A chorus of voices cried: “Hello, Sam!” and a place was made for him so he could thaw out his almost frozen fingers.

“It's mighty cold, ain't it?” said his father.

“Well, I should smile,” replied Sam. This expression he had heard the last time he was in the city, and he derived great pleasure from its repetition.

“How's Tilly?” asked Bob Wood.

“Able to be up and have her bed made.”

All laughed at the rejoinder. Smiles and laughter are easily evoked in a village grocery.

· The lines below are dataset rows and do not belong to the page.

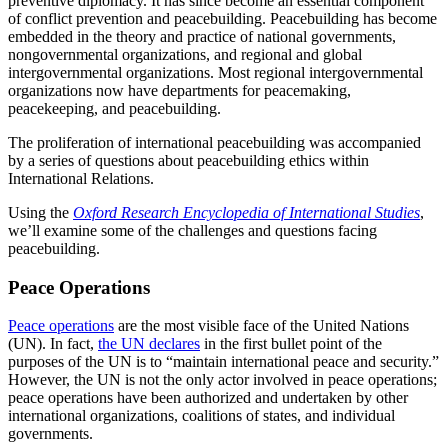
preventive diplomacy. It has since become an essential component
of conflict prevention and peacebuilding. Peacebuilding has become
embedded in the theory and practice of national governments,
nongovernmental organizations, and regional and global
intergovernmental organizations. Most regional intergovernmental
organizations now have departments for peacemaking,
peacekeeping, and peacebuilding.
The proliferation of international peacebuilding was accompanied
by a series of questions about peacebuilding ethics within
International Relations.
Using the
Oxford Research Encyclopedia of International Studies
,
we’ll examine some of the challenges and questions facing
peacebuilding.
Peace Operations
Peace operations
are the most visible face of the United Nations
(UN). In fact,
the UN declares
in the first bullet point of the
purposes of the UN is to “maintain international peace and security.”
However, the UN is not the only actor involved in peace operations;
peace operations have been authorized and undertaken by other
international organizations, coalitions of states, and individual
governments.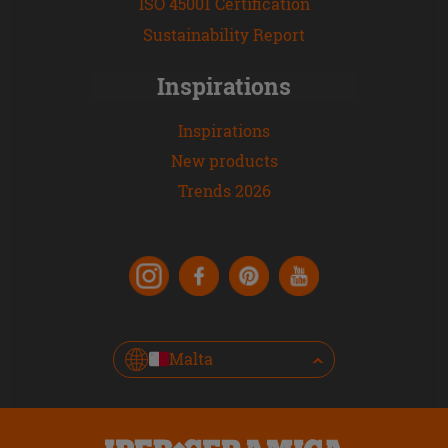
ISO 45001 Certification
Sustainability Report
Inspirations
Inspirations
New products
Trends 2026
Malta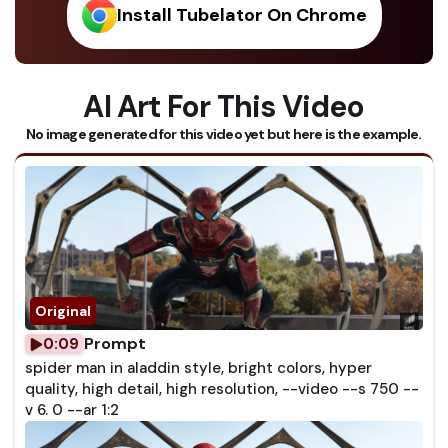
Install Tubelator On Chrome
AI Art For This Video
No image generated for this video yet but here is the example.
Prompt
0:09
spider man in aladdin style, bright colors, hyper
quality, high detail, high resolution, --video --s 750 --
v 6. 0 --ar 1:2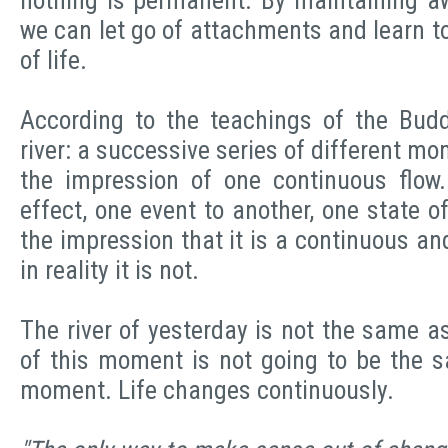
nothing is permanent. By maintaining aw
we can let go of attachments and learn to 
of life.
According to the teachings of the Budd
river: a successive series of different mo
the impression of one continuous flow
effect, one event to another, one state of
the impression that it is a continuous a
in reality it is not.
The river of yesterday is not the same as 
of this moment is not going to be the s
moment. Life changes continuously.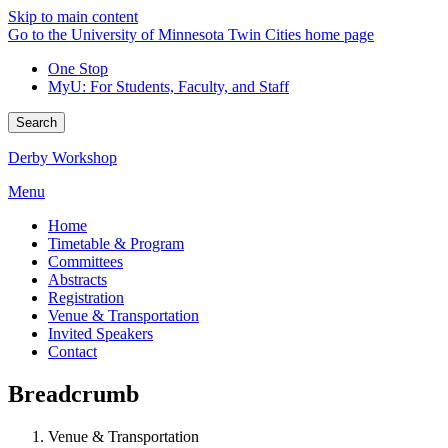
Skip to main content
Go to the University of Minnesota Twin Cities home page
One Stop
MyU
: For Students, Faculty, and Staff
Search
Derby Workshop
Menu
Home
Timetable & Program
Committees
Abstracts
Registration
Venue & Transportation
Invited Speakers
Contact
Breadcrumb
Venue & Transportation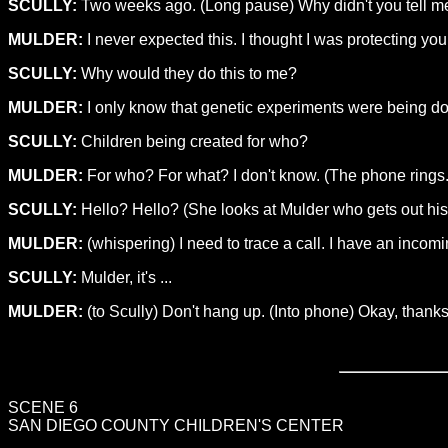
SCULLY:
Two weeks ago. (Long pause) Why didn't you tell m
MULDER:
I never expected this. I thought I was protecting you
SCULLY:
Why would they do this to me?
MULDER:
I only know that genetic experiments were being do
SCULLY:
Children being created for who?
MULDER:
For who? For what? I don't know. (The phone rings. 
SCULLY:
Hello? Hello? (She looks at Mulder who gets out his 
MULDER:
(whispering) I need to trace a call. I have an incomi
SCULLY:
Mulder, it's ...
MULDER:
(to Scully) Don't hang up. (Into phone) Okay, thanks.
SCENE 6
SAN DIEGO COUNTY CHILDREN'S CENTER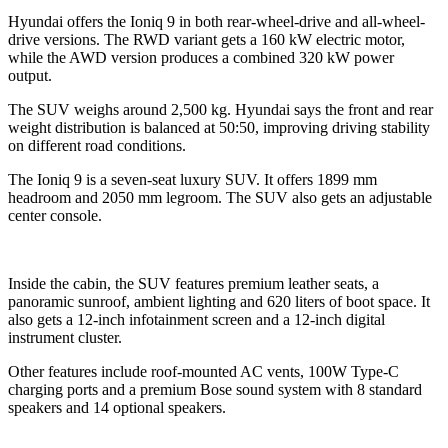
Hyundai offers the Ioniq 9 in both rear-wheel-drive and all-wheel-
drive versions. The RWD variant gets a 160 kW electric motor,
while the AWD version produces a combined 320 kW power
output.
The SUV weighs around 2,500 kg. Hyundai says the front and rear
weight distribution is balanced at 50:50, improving driving stability
on different road conditions.
The Ioniq 9 is a seven-seat luxury SUV. It offers 1899 mm
headroom and 2050 mm legroom. The SUV also gets an adjustable
center console.
Inside the cabin, the SUV features premium leather seats, a
panoramic sunroof, ambient lighting and 620 liters of boot space. It
also gets a 12-inch infotainment screen and a 12-inch digital
instrument cluster.
Other features include roof-mounted AC vents, 100W Type-C
charging ports and a premium Bose sound system with 8 standard
speakers and 14 optional speakers.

Mr. Obadiah Strout and Mr. Hiram Maxwell, general partners, were in the private office, a small room adjoining the post-office. Mr. Strout was smoking a cigar and reading a letter between the puffs. Hiram, with his chair tilted back against the wall, was smoking his after-supper pipe, for it was after seven o'clock in the evening.

“Mr. Maxwell,” said Obadiah, laying down the letter he had been reading, “this is from the trustees of the estate of the Honourable Quincy Adams Sawyer, formerly our special partner, and the ex-Governor of this Commonwealth. I mention the fact of him being our former special partner first, before I said anything about his political elevation, for I don't believe, Mr. Maxwell, that he would ever have been Governor if he hadn't jined in with us.”

Mr. Strout always called Hiram “Mr. Maxwell,” when they talked over business affairs.

Hiram blew a cloud from his pipe. “Wall, I guess they're putty well satisfied with what we've been doin', ain't they?”